This was all before I went into recording myself. The sound guys were holding two Sennheiser shotguns on booms, one on front of the left side of the stage, one on front of the right side, both approx. 3 meters away. For that condition it worked quite well. But under such conditions it is not possible to get a good accordeon sound of course, a russian baian is a monster to record and you need good preamps and converters for that.


----------



## PeterBaumann (Dec 10, 2015)

Thanks very much for this


----------



## wst3 (Dec 10, 2015)

microphones are a deep topic, as you've no doubt gathered...

Some rules of thumb that have served me well over the years:

A neutral microphone will work more often than not, but it won't give you "that" sound.
A character microphone will sound great for some small number of things, and ok the rest of the time. Some of them can sound bad, but it's rare.

Patterns - if the spaces where you record sound good then you'll probably be happier with an omnidirectional microphone. They don't misbehave off access, and they can pick the room, which we've sort of decided sounds good. If the spaces do not sound good then you want a cardiod, or maybe even a hyper-cardiod microphone. The so-called shotgun microphones are the next step, they have a very narrow pickup pattern, but most of them get downright wonky (that is a technical term) when you move off axis. Ugly wonky! They have their uses, but recording in a closed space is probably not one of them.

Another thing to keep in mind, as the pattern becomes more directional there is a proximity effect which becomes more pronounced, the net result of which is you get a lot more bass, sometimes more than is actually there. And sometimes (like for Voice-overs) that's exactly what you want. Electro-Voice found a way to mitigate the proximity effect, which can be really strange if you are expecting it. I'd imagine that patent has long since expired, so probably others offer the same trick.

The motor that generates the voltage is important, but it isn't everything. Condensor microphones use a conductive diaphram, sometimes more than one, and depend on changes in distance between the diaphram and a reference plate to generate voltage.These diaphrams are pretty light, and can react quite quickly, so they can be more detailed, or have a more extended high frequency response, than some other designs.

Condenser microphones are often divided further into large and small diaphram classes. Smaller diaphrams can react more quickly - all other things being equal. And they do not suffer from some of the distortions that larger diaphrams can be sensitive to. Most (all?) measurement microphones use very small capsules. That's probably a hint...

Dynamic microphones can be divided between moving magnet and moving ribbon. Ribbon microphones - well designed ones anyway - tend to react even faster than small capsule condensors. The original ribbon designs suffered from being too fragile, and from always having a figure 8 or bi-polar pickup pattern. That can be a real advantage, but you have to think it through.

Moving magnet microphones are the workhorses. They can sound better, on some sources, than any of the others, for a variety of reasons.

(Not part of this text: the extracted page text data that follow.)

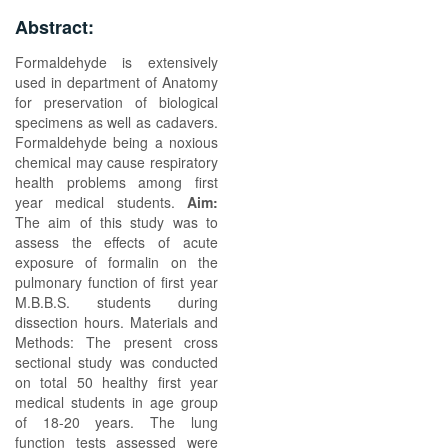
Abstract:
Formaldehyde is extensively
used in department of Anatomy
for preservation of biological
specimens as well as cadavers.
Formaldehyde being a noxious
chemical may cause respiratory
health problems among first
year medical students.
Aim:
The aim of this study was to
assess the effects of acute
exposure of formalin on the
pulmonary function of first year
M.B.B.S. students during
dissection hours. Materials and
Methods: The present cross
sectional study was conducted
on total 50 healthy first year
medical students in age group
of 18-20 years. The lung
function tests assessed were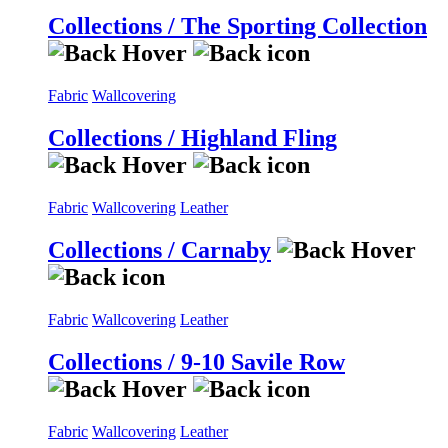
Collections / The Sporting Collection
Fabric
Wallcovering
Collections / Highland Fling
Fabric
Wallcovering
Leather
Collections / Carnaby
Fabric
Wallcovering
Leather
Collections / 9-10 Savile Row
Fabric
Wallcovering
Leather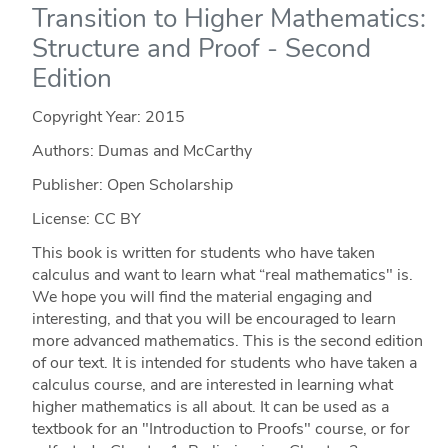
Transition to Higher Mathematics:
Structure and Proof - Second
Edition
Copyright Year:
2015
Authors: Dumas and McCarthy
Publisher: Open Scholarship
License: CC BY
This book is written for students who have taken
calculus and want to learn what “real mathematics" is.
We hope you will find the material engaging and
interesting, and that you will be encouraged to learn
more advanced mathematics. This is the second edition
of our text. It is intended for students who have taken a
calculus course, and are interested in learning what
higher mathematics is all about. It can be used as a
textbook for an "Introduction to Proofs" course, or for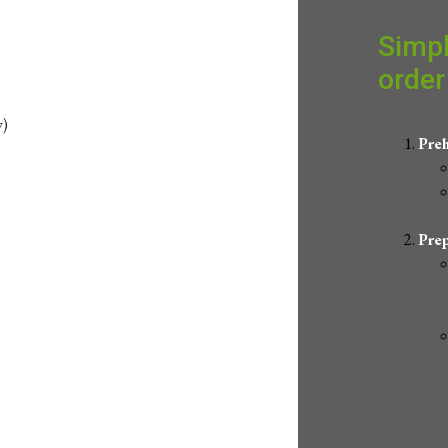
Simpl
order 
w)
Preh
Prep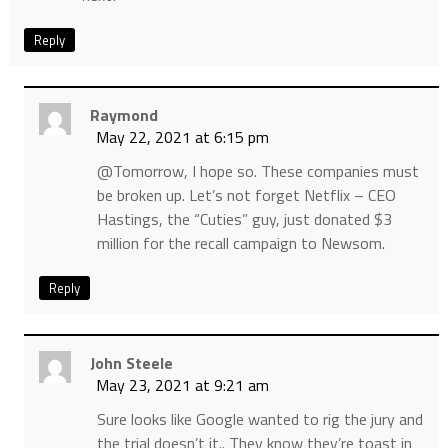
Reply
Raymond
May 22, 2021 at 6:15 pm
@Tomorrow, I hope so. These companies must
be broken up. Let’s not forget Netflix – CEO
Hastings, the “Cuties” guy, just donated $3
million for the recall campaign to Newsom.
Reply
John Steele
May 23, 2021 at 9:21 am
Sure looks like Google wanted to rig the jury and
the trial doesn’t it.. They know they’re toast in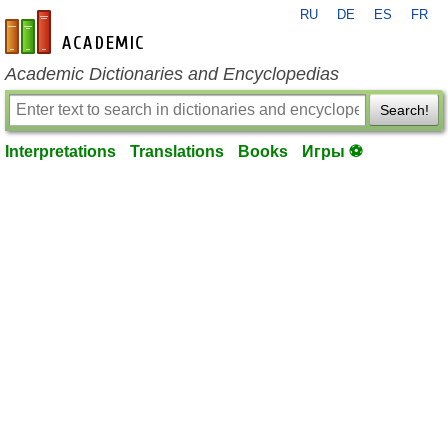
RU
DE
ES
FR
en-academic.com
Academic Dictionaries and Encyclopedias
Search!
Interpretations
Translations
Books
Игры ⚽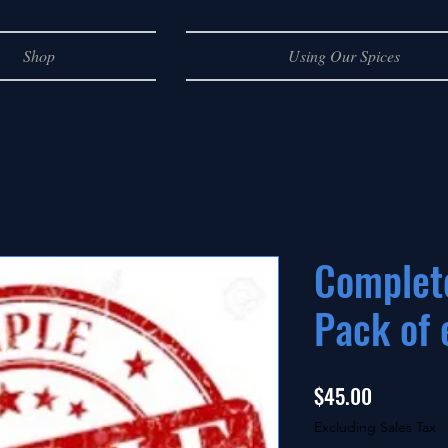
Shop
Using Our Spices
Complet
Pack of 
Price
$45.00
Excluding Sales Tax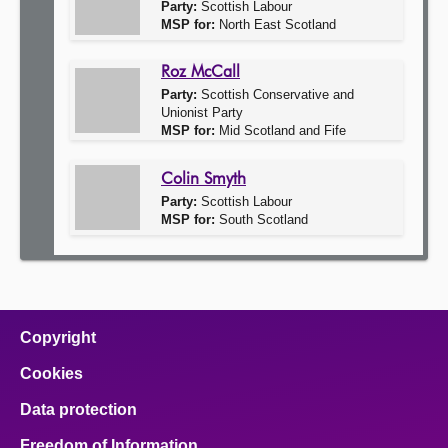
Party:
Scottish Labour
MSP for:
North East Scotland
Roz McCall
Party:
Scottish Conservative and
Unionist Party
MSP for:
Mid Scotland and Fife
Colin Smyth
Party:
Scottish Labour
MSP for:
South Scotland
Copyright
Cookies
Data protection
Freedom of Information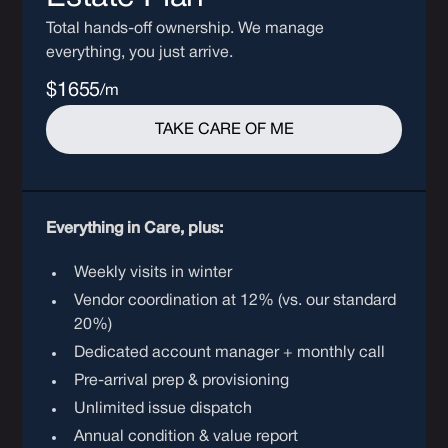
Total hands-off ownership. We manage
everything, you just arrive.
$1655
/m
TAKE CARE OF ME
Everything in Care, plus:
Weekly visits in winter
Vendor coordination at 12% (vs. our standard
20%)
Dedicated account manager + monthly call
Pre-arrival prep & provisioning
Unlimited issue dispatch
Annual condition & value report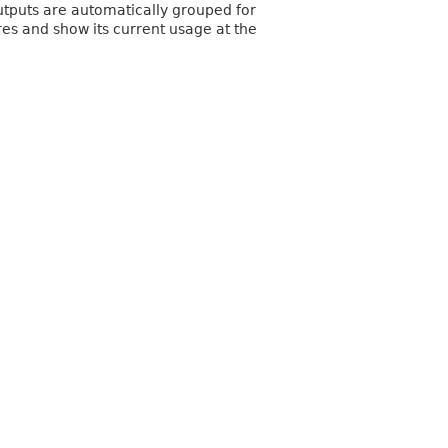
utputs are automatically grouped for
res and show its current usage at the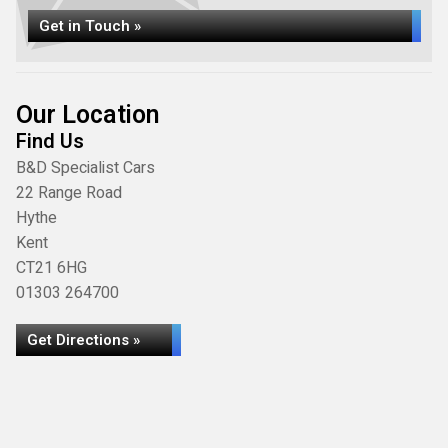
Get in Touch »
Our Location
Find Us
B&D Specialist Cars
22 Range Road
Hythe
Kent
CT21 6HG
01303 264700
Get Directions »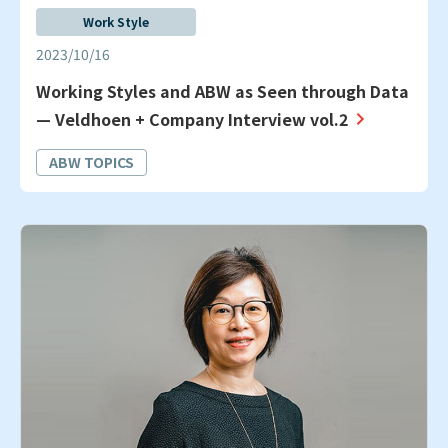
Work Style
2023/10/16
Working Styles and ABW as Seen through Data
— Veldhoen + Company Interview vol.2
ABW TOPICS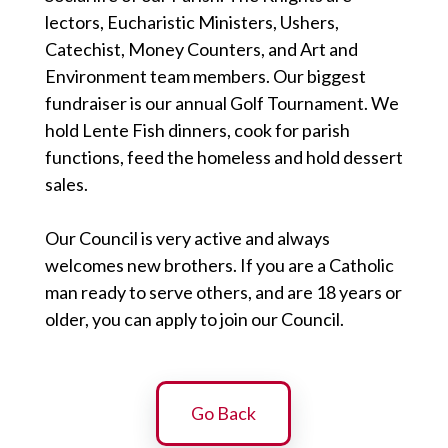
lectors, Eucharistic Ministers, Ushers,
Catechist, Money Counters, and Art and
Environment team members. Our biggest
fundraiser is our annual Golf Tournament. We
hold Lente Fish dinners, cook for parish
functions, feed the homeless and hold dessert
sales.
Our Council is very active and always
welcomes new brothers. If you are a Catholic
man ready to serve others, and are 18 years or
older, you can apply to join our Council.
Go Back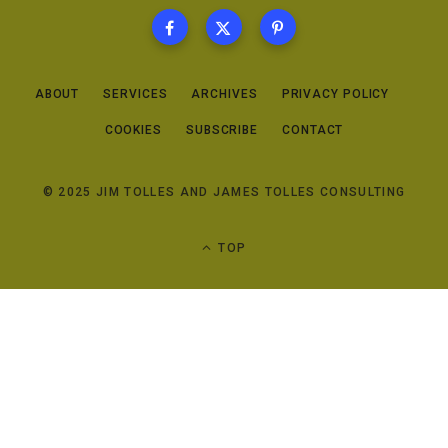
ABOUT
SERVICES
ARCHIVES
PRIVACY POLICY
COOKIES
SUBSCRIBE
CONTACT
© 2025 JIM TOLLES AND JAMES TOLLES CONSULTING
TOP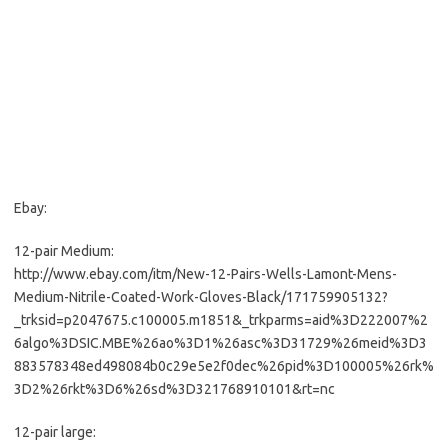
Ebay:
12-pair Medium:
http://www.ebay.com/itm/New-12-Pairs-Wells-Lamont-Mens-
Medium-Nitrile-Coated-Work-Gloves-Black/171759905132?
_trksid=p2047675.c100005.m1851&_trkparms=aid%3D222007%2
6algo%3DSIC.MBE%26ao%3D1%26asc%3D31729%26meid%3D3
883578348ed498084b0c29e5e2f0dec%26pid%3D100005%26rk%
3D2%26rkt%3D6%26sd%3D321768910101&rt=nc
12-pair large: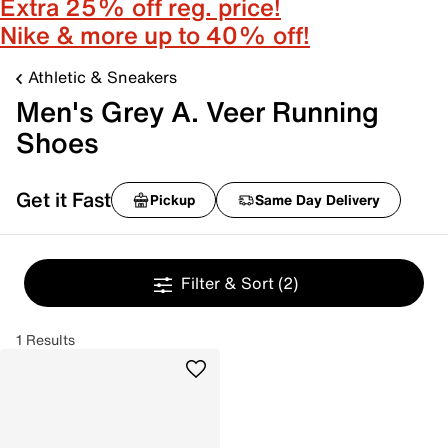
Extra 25% off reg. price!
Nike & more up to 40% off!
Athletic & Sneakers
Men's Grey A. Veer Running
Shoes
Get it Fast
Pickup
Same Day Delivery
Filter & Sort
(2)
1 Results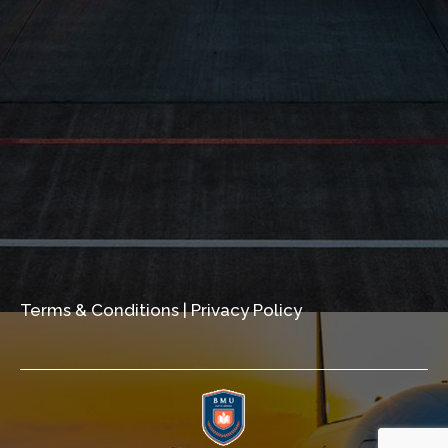
Terms & Conditions
|
Privacy Policy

If it were me, well when it was me, I put aside a chunk of change and set out to purchase one or two large capsule condenser microphones, two small capsule condenser microphones, and a handful of moving magnet microphones. I had also budgeted for one moving ribbon microphone, but my luck did not hold, and ribbon microphone prices started to soar. And that's what I ended up with.

I also subscribed to your philosophy that I would be better served by a small number of really good microphones than a large number of mediocre models. (and back in the mid 1980s there were not a lot of mediocre models anyway - saved from myself!)

Since then I've slowly added to my microphone locker, and with one exception I've found a use (usually several) for every microphone. That does take the sting out of things!

If I were in your shoes today I'd purchase one large capsule condenser, two small capsule condensers, and two or three dynamics. Can't really name names because microphones that appeal to me may not be your cup of tea. But I do feel comfortable with the basic suggestion of one, two and a few!


----------



## PeterBaumann (Dec 10, 2015)

Thanks very much for this


----------



## PeterBaumann (Dec 11, 2015)

Have any of you had any experience with SE3s? I've found a pair of them lying around, and will test them out, but have found very little online!


----------